Mohamed ben El-Hadj Brahim, auquel la mort de son frère imposait l'obligation d'une vengeance sanglante, suivant les coutumes sahariennes, avait été agréablement surpris des ouvertures que lui faisaient les missionnaires, et s'était empressé de leur prodiguer les plus vives assurances d'un entier dévouement, pour ne point laisser échapper une occasion aussi favorable. Il n'eut pas de peine à faire partager son projet aux Touareg et au Ba-Hammaoui, qui avait accompagné ces derniers à Alger; d'accord avec lui, ceux-ci résolurent de massacrer les Français dès qu'ils seraient assez loin pour n'avoir plus à redouter le châtiment de leur crime.

Le caïd d'El-Goléa cut vent de ce complot, et, sans oser s'en expliquer ouvertement avec nos compatriotes, il refusa tout d'abord de les laisser partir, sous prétexte qu'il n'avait reçu à leur sujet aucune instruction du commandant du cercle.

Mais le père Paulmier prit son intervention en mauvaise part, et le menaça de s'en plaindre. Comme, en fin de compte ce chef indigène était assez indifférent au sort des voyageurs, il se contenta d'une lettre conçue en termes propres à mettre sa responsabilité personnelle à couvert, et cessa de s'opposer à leur départ.

La caravane des missionnaires s'engagea ainsi définitivement sur la route d'In-Salah vers le 8 ou 10 février, avec leur chamelier, les Touareg, le Ba-Hammaoui, et Mohamed ben El-Hadj Brahim, tous les prisonniers faits par les Berezga pendant l'été précédent, sauf Salem ben Chraïr et les deux Mouadhi qui avaient quitté Laghouat avec lui dès leur mise en liberté.

Pendant les premiers jours, tout se passa bien : les campements des gens d'El-Goléa étaient assez nombreux dans le voisinage, et la prudence la plus élémentaire exigeait que Mohammed ben El-Hadj Brahim et ses compagnons dissimulassent leurs desseins sous les dehors d'un empressement affecté.
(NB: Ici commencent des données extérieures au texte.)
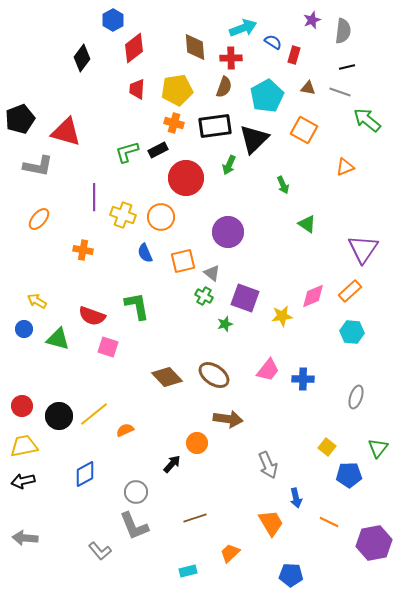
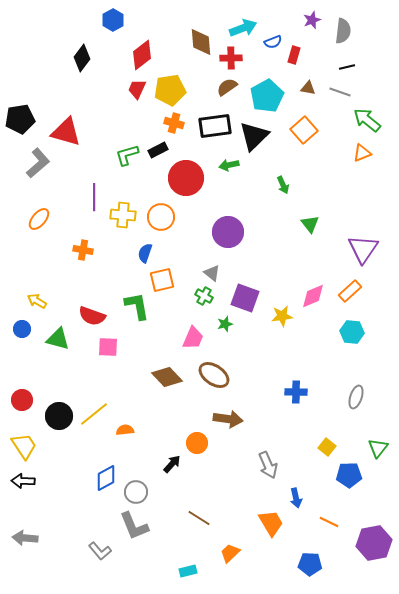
blue semicircle at (273, 42): rotated 126 degrees clockwise
brown diamond at (195, 47): moved 6 px right, 5 px up
red diamond at (134, 48): moved 8 px right, 7 px down
brown semicircle at (224, 87): moved 3 px right; rotated 145 degrees counterclockwise
red trapezoid at (137, 89): rotated 20 degrees clockwise
yellow pentagon at (177, 90): moved 7 px left
black pentagon at (20, 119): rotated 12 degrees clockwise
orange square at (304, 130): rotated 20 degrees clockwise
black triangle at (254, 139): moved 3 px up
green L-shape at (127, 152): moved 3 px down
green arrow at (229, 165): rotated 54 degrees clockwise
gray L-shape at (38, 166): moved 3 px up; rotated 52 degrees counterclockwise
orange triangle at (345, 167): moved 17 px right, 14 px up
yellow cross at (123, 215): rotated 15 degrees counterclockwise
green triangle at (307, 224): moved 3 px right; rotated 18 degrees clockwise
blue semicircle at (145, 253): rotated 42 degrees clockwise
orange square at (183, 261): moved 21 px left, 19 px down
blue circle at (24, 329): moved 2 px left
pink square at (108, 347): rotated 15 degrees counterclockwise
pink trapezoid at (268, 370): moved 75 px left, 32 px up; rotated 15 degrees counterclockwise
blue cross at (303, 379): moved 7 px left, 13 px down
red circle at (22, 406): moved 6 px up
orange semicircle at (125, 430): rotated 18 degrees clockwise
yellow trapezoid at (24, 446): rotated 68 degrees clockwise
blue diamond at (85, 474): moved 21 px right, 4 px down
black arrow at (23, 481): rotated 15 degrees clockwise
brown line at (195, 518): moved 4 px right; rotated 50 degrees clockwise
blue pentagon at (291, 575): moved 19 px right, 11 px up
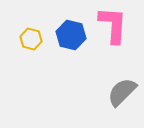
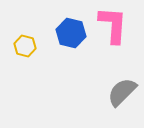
blue hexagon: moved 2 px up
yellow hexagon: moved 6 px left, 7 px down
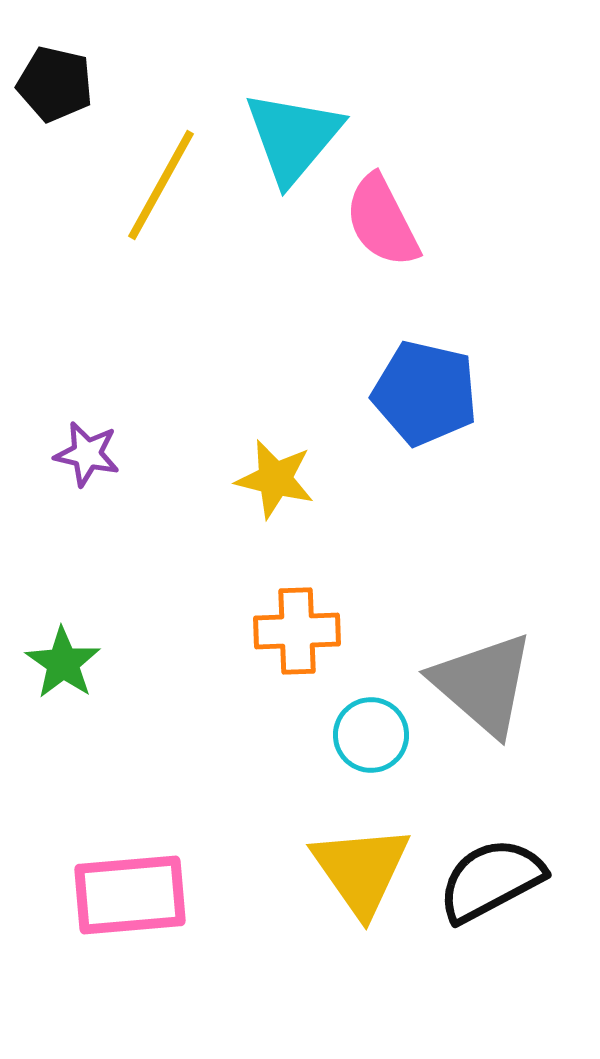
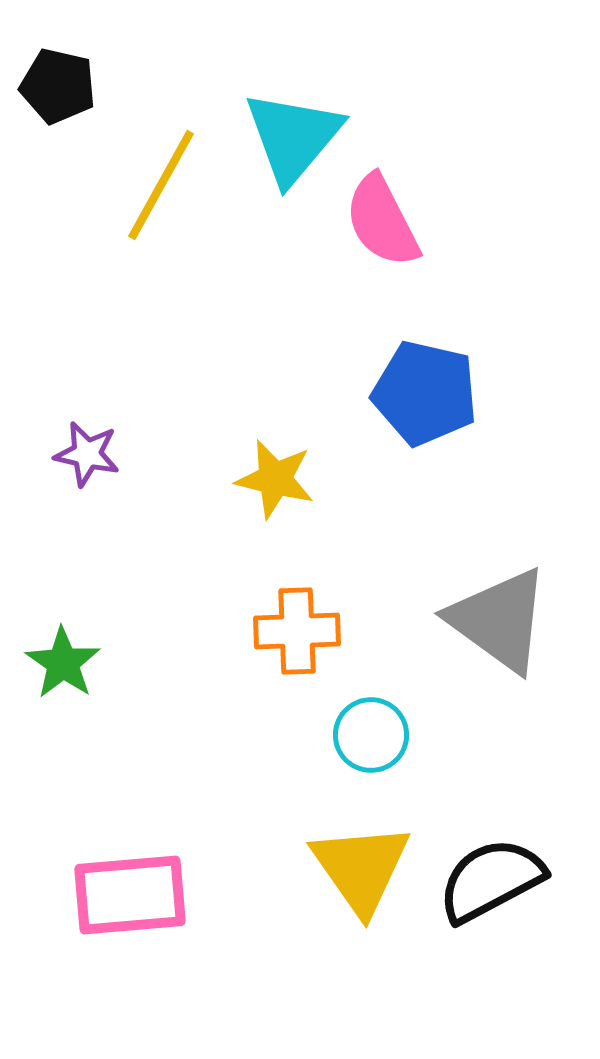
black pentagon: moved 3 px right, 2 px down
gray triangle: moved 16 px right, 64 px up; rotated 5 degrees counterclockwise
yellow triangle: moved 2 px up
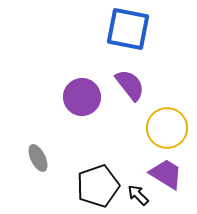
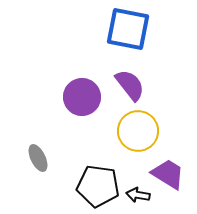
yellow circle: moved 29 px left, 3 px down
purple trapezoid: moved 2 px right
black pentagon: rotated 27 degrees clockwise
black arrow: rotated 35 degrees counterclockwise
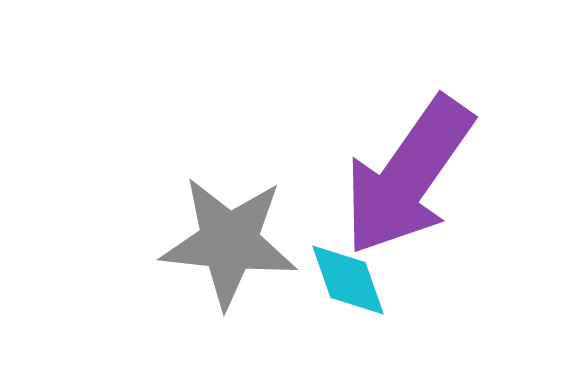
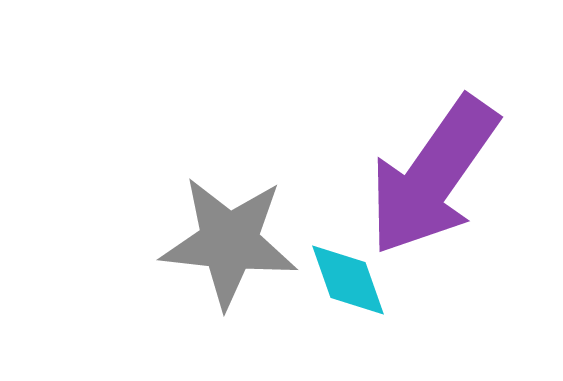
purple arrow: moved 25 px right
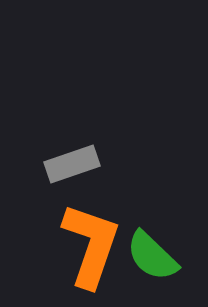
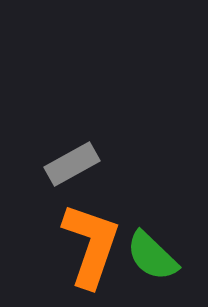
gray rectangle: rotated 10 degrees counterclockwise
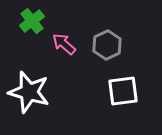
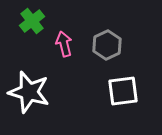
pink arrow: rotated 35 degrees clockwise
Les missionnaires purent donc se féliciter tout d'abord d'avoir persévéré dans leurs intentions, malgré tous les avis qu'ils avaient reçus. Chaque jour, en arrivant à l'étape, les Touareg s'empressaient de les aider à décharger leurs bagages. Ils leur prodiguaient, ainsi que le Zoui et le Hammaoui, les assurances d'une réception cordiale partout où ils voudraient aller, et leur attitude resta telle à tous égards, que la méfiance la plus obstinée n'eût rien trouvée à y reprendre. Huit jours après avoir quitté El-Goléa, en arrivant à Dhor-Lecheb, près de l'oued Chebbaba, le moment de mettre leur projet à exécution leur parut enfin venu. Comme d'habitude, ils aidèrent nos compatriotes à installer leur campement, et, à la nuit, allèrent se coucher près des mehara.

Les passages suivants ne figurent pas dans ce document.